__Brief__:
The answer must be every entry below, word for word, with the pictures left out.

========================================

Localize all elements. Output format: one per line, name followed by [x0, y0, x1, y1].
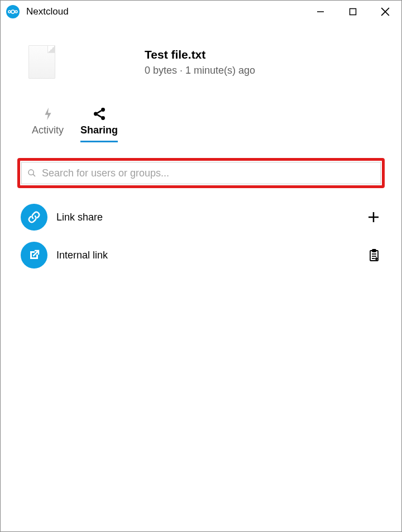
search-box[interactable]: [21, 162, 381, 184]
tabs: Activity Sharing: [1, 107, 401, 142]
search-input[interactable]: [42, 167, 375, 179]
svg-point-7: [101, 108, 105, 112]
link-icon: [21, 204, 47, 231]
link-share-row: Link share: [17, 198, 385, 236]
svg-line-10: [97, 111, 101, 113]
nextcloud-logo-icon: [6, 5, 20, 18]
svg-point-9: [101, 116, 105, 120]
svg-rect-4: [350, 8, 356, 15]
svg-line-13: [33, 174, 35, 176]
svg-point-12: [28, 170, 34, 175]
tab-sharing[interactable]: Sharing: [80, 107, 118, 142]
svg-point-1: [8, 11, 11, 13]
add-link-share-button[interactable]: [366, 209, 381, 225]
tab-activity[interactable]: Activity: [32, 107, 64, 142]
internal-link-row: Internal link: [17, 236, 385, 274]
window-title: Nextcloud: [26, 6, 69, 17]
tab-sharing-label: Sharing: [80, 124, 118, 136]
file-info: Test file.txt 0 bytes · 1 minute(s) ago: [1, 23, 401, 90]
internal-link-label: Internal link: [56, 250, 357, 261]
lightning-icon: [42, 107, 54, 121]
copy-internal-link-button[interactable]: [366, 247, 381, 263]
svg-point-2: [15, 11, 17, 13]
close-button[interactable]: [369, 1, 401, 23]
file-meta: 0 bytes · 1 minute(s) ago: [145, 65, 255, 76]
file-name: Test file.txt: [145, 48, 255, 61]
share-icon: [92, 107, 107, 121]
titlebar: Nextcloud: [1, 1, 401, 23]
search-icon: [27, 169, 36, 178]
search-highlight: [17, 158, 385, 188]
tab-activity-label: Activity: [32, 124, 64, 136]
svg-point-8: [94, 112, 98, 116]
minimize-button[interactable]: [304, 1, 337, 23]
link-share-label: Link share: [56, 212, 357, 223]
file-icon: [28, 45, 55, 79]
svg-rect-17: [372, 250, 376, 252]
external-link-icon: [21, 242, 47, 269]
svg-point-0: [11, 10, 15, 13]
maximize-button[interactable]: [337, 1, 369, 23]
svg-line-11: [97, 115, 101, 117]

========================================

__Completed task__:
Localize all elements. Output format: one per line, name followed by [x0, y0, x1, y1].
search-box[interactable]: [21, 162, 381, 184]
tabs: Activity Sharing: [1, 107, 401, 142]
search-input[interactable]: [42, 167, 375, 179]
svg-point-7: [101, 108, 105, 112]
link-icon: [21, 204, 47, 231]
link-share-row: Link share: [17, 198, 385, 236]
svg-line-10: [97, 111, 101, 113]
nextcloud-logo-icon: [6, 5, 20, 18]
svg-point-9: [101, 116, 105, 120]
svg-rect-4: [350, 8, 356, 15]
svg-line-13: [33, 174, 35, 176]
svg-point-12: [28, 170, 34, 175]
tab-sharing[interactable]: Sharing: [80, 107, 118, 142]
svg-point-1: [8, 11, 11, 13]
add-link-share-button[interactable]: [366, 209, 381, 225]
tab-activity[interactable]: Activity: [32, 107, 64, 142]
internal-link-row: Internal link: [17, 236, 385, 274]
window-title: Nextcloud: [26, 6, 69, 17]
tab-sharing-label: Sharing: [80, 124, 118, 136]
file-info: Test file.txt 0 bytes · 1 minute(s) ago: [1, 23, 401, 90]
internal-link-label: Internal link: [56, 250, 357, 261]
lightning-icon: [42, 107, 54, 121]
copy-internal-link-button[interactable]: [366, 247, 381, 263]
svg-point-2: [15, 11, 17, 13]
close-button[interactable]: [369, 1, 401, 23]
file-meta: 0 bytes · 1 minute(s) ago: [145, 65, 255, 76]
file-name: Test file.txt: [145, 48, 255, 61]
share-icon: [92, 107, 107, 121]
titlebar: Nextcloud: [1, 1, 401, 23]
search-icon: [27, 169, 36, 178]
search-highlight: [17, 158, 385, 188]
tab-activity-label: Activity: [32, 124, 64, 136]
svg-point-8: [94, 112, 98, 116]
minimize-button[interactable]: [304, 1, 337, 23]
link-share-label: Link share: [56, 212, 357, 223]
file-icon: [28, 45, 55, 79]
svg-rect-17: [372, 250, 376, 252]
external-link-icon: [21, 242, 47, 269]
svg-point-0: [11, 10, 15, 13]
maximize-button[interactable]: [337, 1, 369, 23]
svg-line-11: [97, 115, 101, 117]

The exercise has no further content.